#### [TASK DESCRIPTION]
Every line below that includes the word "families" needs to be copied.

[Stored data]
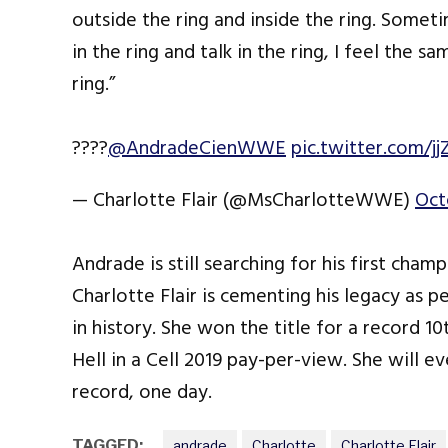
outside the ring and inside the ring. Som
in the ring and talk in the ring, I feel the
ring.”
????
@AndradeCienWWE
pic.twitter.com/j
— Charlotte Flair (@MsCharlotteWWE)
Oct
Andrade is still searching for his first ch
Charlotte Flair is cementing his legacy a
in history. She won the title for a record 
Hell in a Cell 2019 pay-per-view. She will e
record, one day.
TAGGED:
andrade
Charlotte
Charlotte Flair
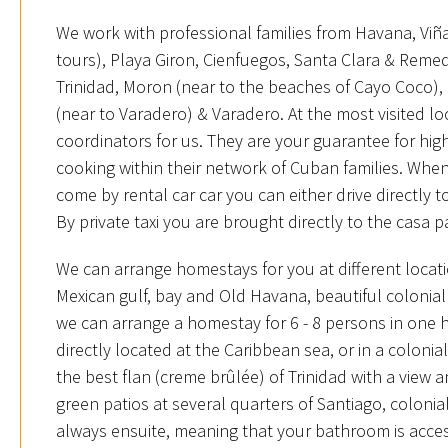
We work with professional families from Havana, Viña
tours), Playa Giron, Cienfuegos, Santa Clara & Remed
Trinidad, Moron (near to the beaches of Cayo Coco),
(near to Varadero) & Varadero. At the most visited l
coordinators for us. They are your guarantee for hi
cooking within their network of Cuban families. When
come by rental car car you can either drive directly t
By private taxi you are brought directly to the casa p
We can arrange homestays for you at different locat
Mexican gulf, bay and Old Havana, beautiful colonia
we can arrange a homestay for 6 - 8 persons in one
directly located at the Caribbean sea, or in a coloni
the best flan (creme brûlée) of Trinidad with a view 
green patios at several quarters of Santiago, coloni
always ensuite, meaning that your bathroom is acces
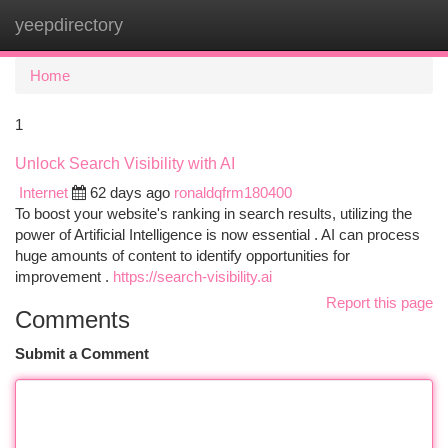
yeepdirectory
Togg
navi
Home
1
Unlock Search Visibility with AI
Internet
62 days ago
ronaldqfrm180400
To boost your website's ranking in search results, utilizing the
power of Artificial Intelligence is now essential . AI can process
huge amounts of content to identify opportunities for
improvement .
https://search-visibility.ai
Report this page
Comments
Submit a Comment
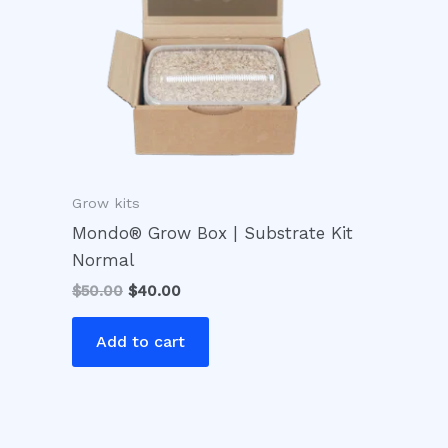
Grow kits
Mondo® Grow Box | Substrate Kit
Normal
$
50.00
$
40.00
Add to cart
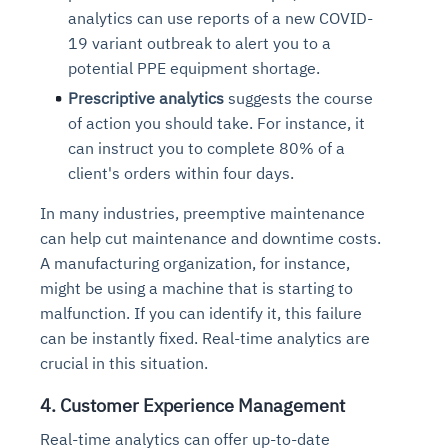
analytics can use reports of a new COVID-
19 variant outbreak to alert you to a
potential PPE equipment shortage.
Prescriptive analytics
suggests the course
of action you should take
. For instance, it
can instruct you to complete 80% of a
client's orders within four days.
In many industries, preemptive maintenance
can help cut maintenance and downtime costs.
A manufacturing organization, for instance,
might be using a machine that is starting to
malfunction. If you can identify it, this failure
can be instantly fixed. Real-time analytics are
crucial in this situation.
4. Customer Experience Management
Real-time analytics can offer up-to-date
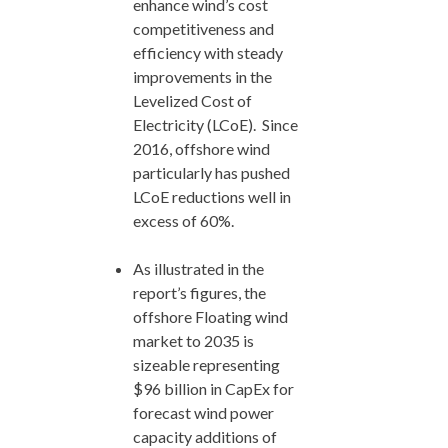
enhance wind’s cost
competitiveness and
efficiency with steady
improvements in the
Levelized Cost of
Electricity (LCoE). Since
2016, offshore wind
particularly has pushed
LCoE reductions well in
excess of 60%.
As illustrated in the
report’s figures, the
offshore Floating wind
market to 2035 is
sizeable representing
$96 billion in CapEx for
forecast wind power
capacity additions of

#### [SOLUTION BELOW]
We work with professional families from Havana, Viña
cooking within their network of Cuban families. When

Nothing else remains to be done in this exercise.